While giving Shokin a last chance to shape up (Pyatt says, “We want to work with Prosecutor General Shokin so the PGO is leading the fight against corruption.”), the ambassador criticizes “officials at the PGO’s office” for not providing documents that were needed for the British investigation of Burisma owner Zlochevskiy and effectively allowing Zlochevskiy to transfer $23 million of what Pyatt says were Ukrainian taxpayer assets to Cyprus. In other words, Pyatt is critical of the prosecutor’s office for not aiding in investigations of Burisma’s owner, which was in line with Biden’s criticism that the office was blocking corruption investigations. Pyatt specifically called for the investigation and removal of officials who were involved in the failure to help the British authorities investigate Zlochevskiy:

“We have learned that there have been times that the PGO not only did not support investigations into corruption, but rather undermined prosecutors working on legitimate corruption cases.

For example, in the case of former Ecology Minister Mykola Zlochevsky, the U.K. authorities had seized 23 million dollars in illicit assets that belonged to the Ukrainian people. Officials at the PGO’s office were asked by the U.K to send documents supporting the seizure.

Full Text of of Ambassador Pyatt’s speech.

https://www.justsecurity.org/wp-content/uploads/2019/09/Remarks-by-US-Ambassador-Geoffrey-Pyatt-at-the-Odesa-Financial-Forum-on-September-24-2015-ukraine.pdf

Instead they sent letters to Zlochevsky’s attorneys attesting that there was no case against him. As a result, the money was freed by the U.K. court and shortly thereafter the money was moved to Cyprus.

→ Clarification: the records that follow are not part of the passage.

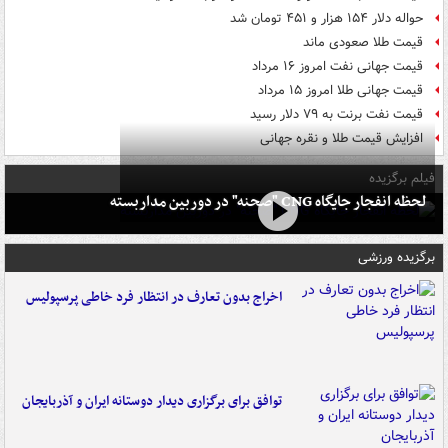
حواله دلار ۱۵۴ هزار و ۴۵۱ تومان شد
قیمت طلا صعودی ماند
قیمت جهانی نفت امروز ۱۶ مرداد
قیمت جهانی طلا امروز ۱۵ مرداد
قیمت نفت برنت به ۷۹ دلار رسید
افزایش قیمت طلا و نقره جهانی
فیلم برگزیده
لحظه انفجار جایگاه CNG "صحنه" در دوربین مداربسته
برگزیده ورزشی
اخراج بدون تعارف در انتظار فرد خاطی پرسپولیس
توافق برای برگزاری دیدار دوستانه ایران و آذربایجان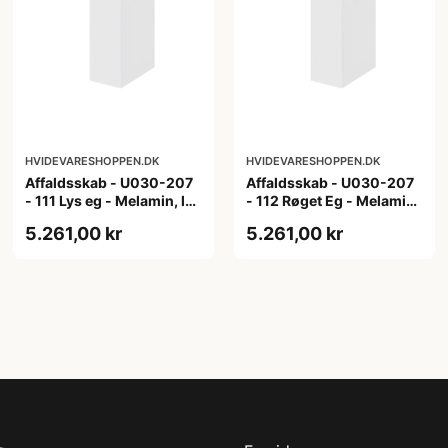
HVIDEVARESHOPPEN.DK
HVIDEVARESHOPPEN.DK
Affaldsskab - U030-207
Affaldsskab - U030-207
- 111 Lys eg - Melamin, lys
- 112 Røget Eg - Melamin,
eg
røget eg
5.261,00 kr
5.261,00 kr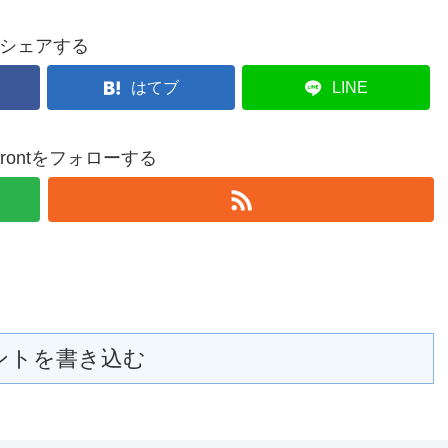
シェアする
はてブ
LINE
nfrontをフォローする
ントを書き込む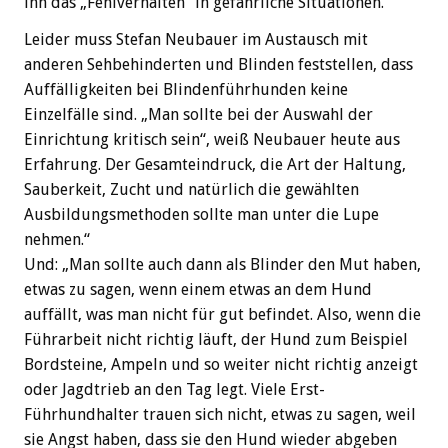
ihn das „Fehlverhalten“ in gefährliche Situationen.
Leider muss Stefan Neubauer im Austausch mit
anderen Sehbehinderten und Blinden feststellen, dass
Auffälligkeiten bei Blindenführhunden keine
Einzelfälle sind. „Man sollte bei der Auswahl der
Einrichtung kritisch sein“, weiß Neubauer heute aus
Erfahrung. Der Gesamteindruck, die Art der Haltung,
Sauberkeit, Zucht und natürlich die gewählten
Ausbildungsmethoden sollte man unter die Lupe
nehmen.“
Und: „Man sollte auch dann als Blinder den Mut haben,
etwas zu sagen, wenn einem etwas an dem Hund
auffällt, was man nicht für gut befindet. Also, wenn die
Führarbeit nicht richtig läuft, der Hund zum Beispiel
Bordsteine, Ampeln und so weiter nicht richtig anzeigt
oder Jagdtrieb an den Tag legt. Viele Erst-
Führhundhalter trauen sich nicht, etwas zu sagen, weil
sie Angst haben, dass sie den Hund wieder abgeben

The misconduct by the PGO officials who wrote those letters should be investigated, and those responsible for subverting the case by authorizing those letters should – at a minimum – be summarily terminated.”

Fall 2015 – Biden, along with the EU, publicly calls for ouster of Prosecutor General Shokin for failure to work on anti-corruption efforts.

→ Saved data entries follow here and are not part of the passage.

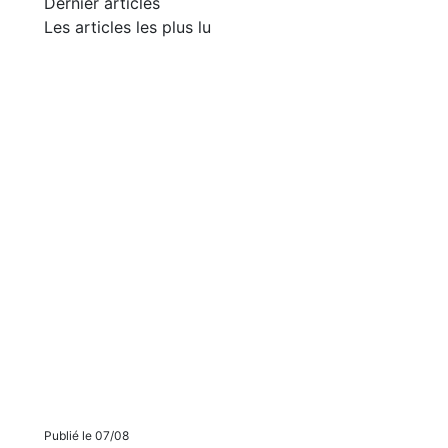
Dernier articles
Les articles les plus lu
Publié le 07/08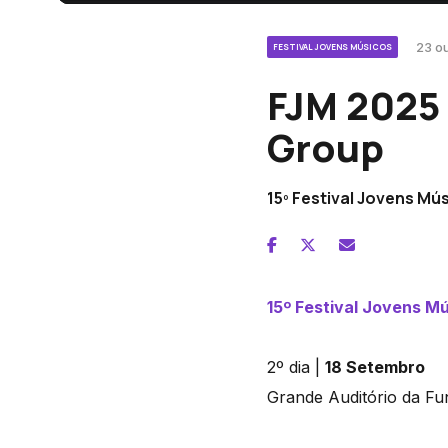
23 ou
FESTIVAL JOVENS MÚSICOS
FJM 2025 
Group
15º Festival Jovens Mú
15º Festival Jovens M
2º dia |
18 Setembro
Grande Auditório da F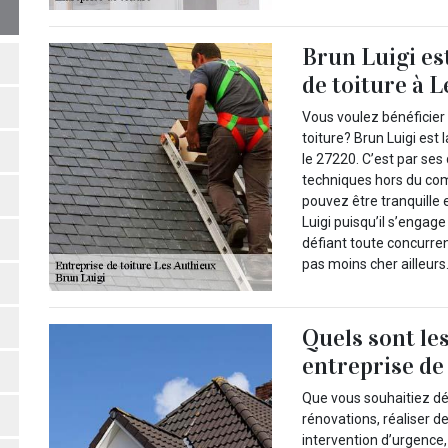
Brun Luigi es
de toiture à 
Vous voulez bénéficier 
toiture? Brun Luigi est
le 27220. C’est par ses
techniques hors du com
pouvez être tranquille 
Luigi puisqu’il s’engage
défiant toute concurre
pas moins cher ailleurs
Quels sont le
entreprise de
Que vous souhaitiez dé
rénovations, réaliser 
intervention d’urgence,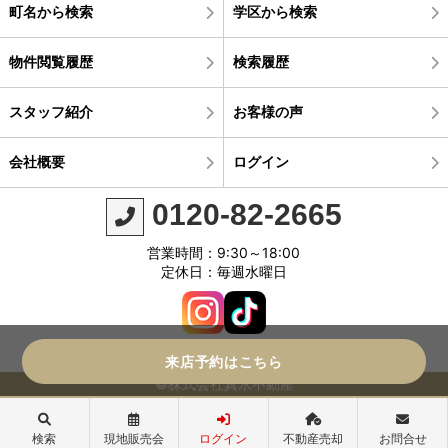
町名から検索
学区から検索
物件閲覧履歴
検索履歴
スタッフ紹介
お客様の声
会社概要
ログイン
0120-82-2665
営業時間：9:30～18:00
定休日：毎週水曜日
来店予約はこちら
©株式会社真永不動産
検索
現地販売会
ログイン
不動産売却
お問合せ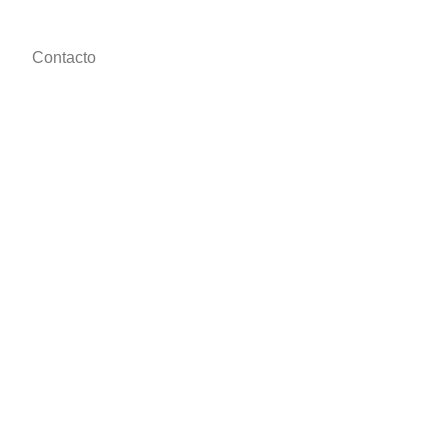
Contacto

John E. Herbst, U.S. Ambassador to Ukraine under George W. Bush, later testified before Congress:

“By late fall of 2015, the EU and the United States joined the chorus of those seeking Mr. Shokin’s removal as the start of an overall reform of the Procurator General’s Office. U.S. Vice President Joe Biden spoke publicly about this before and during his December visit to Kyiv.”

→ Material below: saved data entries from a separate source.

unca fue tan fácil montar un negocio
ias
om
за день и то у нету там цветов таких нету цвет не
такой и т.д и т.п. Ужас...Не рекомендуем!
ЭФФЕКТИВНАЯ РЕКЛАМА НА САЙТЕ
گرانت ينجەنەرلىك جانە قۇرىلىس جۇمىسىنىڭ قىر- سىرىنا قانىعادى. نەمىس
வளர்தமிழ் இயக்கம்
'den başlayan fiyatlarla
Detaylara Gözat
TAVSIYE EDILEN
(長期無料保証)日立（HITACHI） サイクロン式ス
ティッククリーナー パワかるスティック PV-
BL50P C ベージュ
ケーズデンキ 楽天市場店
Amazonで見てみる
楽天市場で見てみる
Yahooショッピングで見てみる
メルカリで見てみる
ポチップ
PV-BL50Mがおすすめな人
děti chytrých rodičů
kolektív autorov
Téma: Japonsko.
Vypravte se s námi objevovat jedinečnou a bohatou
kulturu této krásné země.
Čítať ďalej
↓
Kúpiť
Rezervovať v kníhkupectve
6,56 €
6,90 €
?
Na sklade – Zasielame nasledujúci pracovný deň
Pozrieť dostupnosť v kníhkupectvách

Dec. 8, 2015 Vice President Biden makes a speech to Ukraine’s Parliament urging the country to step up anti-corruption measures.

In a speech covered widely in news media, Biden implores Ukrainian lawmakers to move more quickly to fight the country’s “historic battle against corruption” and “make real the Revolution of Dignity.” (Many of the lawmakers themselves were former businessmen and suspected of corruption and therefore that much less interested in fighting graft.) He says, “The only thing worse than having no hope at all is having hopes rise and see them dashed repeatedly on the shoals of corruption…Not enough has been done yet.” Specifically citing Shokin’s Office of the General Prosecutor for lagging on corruption investigations, he continues:

“It’s not enough to set up a new anti-corruption bureau and establish a special prosecutor fighting corruption. The Office of the General Prosecutor desperately needs reform. The judiciary should be overhauled. The energy sector needs to be competitive, ruled by market principles — not sweetheart deals. It’s not enough to push through laws to increase transparency with regard to official sources of income. Senior elected officials have to remove all conflicts between their business interest and their government responsibilities. Every other democracy in the world — that system pertains.

Oligarchs and non-oligarchs must play by the same rules. They have to pay their taxes, settle their disputes in court — not by bullying judges. That’s basic. That’s how nations succeed in the 21st century.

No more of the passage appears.